En los próximos años, habrá que ver si las pautas que se siguieron para la formación de su padre, el entonces Príncipe de Asturias, sirven para su hija Leonor o habrá que adaptar algunas de ellas a los tiempos actuales. Es previsible que dentro de tres o cuatro años, la Heredera de la Corona vaya a estudiar un curso completo a un colegio en el extranjero. Su padre lo hizo cuando se desplazó a Canadá en 1984 para finalizar COU en régimen de internado en un prestigioso colegio privado. También entra dentro de lo lógico que estudie una carrera universitaria, aunque se ha dejado para más adelante decidir si podrá decantarse por alguna carrera que le atraiga vocacionalmente o se decidirá el camino que se considere más apropiado a su papel de futura reina. Y lo que habrá que analizar más a fondo en un futuro no muy lejano es qué tipo de formación militar deberá recibir como futura jefa de las Fuerzas Armadas. Su padre dedicó tres años a su educación castrense, uno en cada academia de los distintos cuerpos del Ejército. Bien es verdad que eso sucedió en la década de los ochenta, cuando en España todavía era obligatorio el servicio militar. Eso ya no existe, así que habrá que buscar fórmulas nuevas para que la Corona se adapte a la situación futura.

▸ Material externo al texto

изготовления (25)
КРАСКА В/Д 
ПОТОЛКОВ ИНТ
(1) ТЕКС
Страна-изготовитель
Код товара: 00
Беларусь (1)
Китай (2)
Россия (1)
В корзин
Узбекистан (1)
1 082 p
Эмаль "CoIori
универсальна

El Rey Felipe felicita a su hija tras su discurso
- El Rey Felipe felicita a su hija tras su discurso

LOS SIETE IDIOMAS QUE HABLA LA PRINCESA

Desde que la Princesa Leonor empezó a ir al colegio, el mismo en el que estudió su padre, inició las clases de chino mandarín que ofrece el centro como materia extraescolar. Y siguió su aprendizaje del inglés en las aulas que imparte a sus alumnos. La metodología es la siguiente: aprenden primero a hablarlo, sin apoyo de libros, hasta que pasan a cuarto de Primaria. Además, tanto Leonor como Sofía han crecido con una profesora nativa en casa que ha hecho que las hijas de los Reyes sean prácticamente bilingües. Actualmente, también estudian francés en el colegio como segundo idioma extranjero, unas clases que empezaron cuando llegaron a quinto de Primaria. Desde el principio, la Princesa y la Infanta se han acostumbrado a leer libros en inglés, como los de la saga de Harry Potter, algunos de cuyos ejemplares no son precisamente fáciles de comprender en la lengua original. Lo que ha sido una revelación ha sido oír a Leonor hablar árabe en Barcelona. Según fuentes solventes, tanto Leonor como su hermana llevan más de cinco años aprendiendo esa lengua, cuya primera dificultad es el alfabeto, y que, además, se lee y escribe de derecha a izquierda.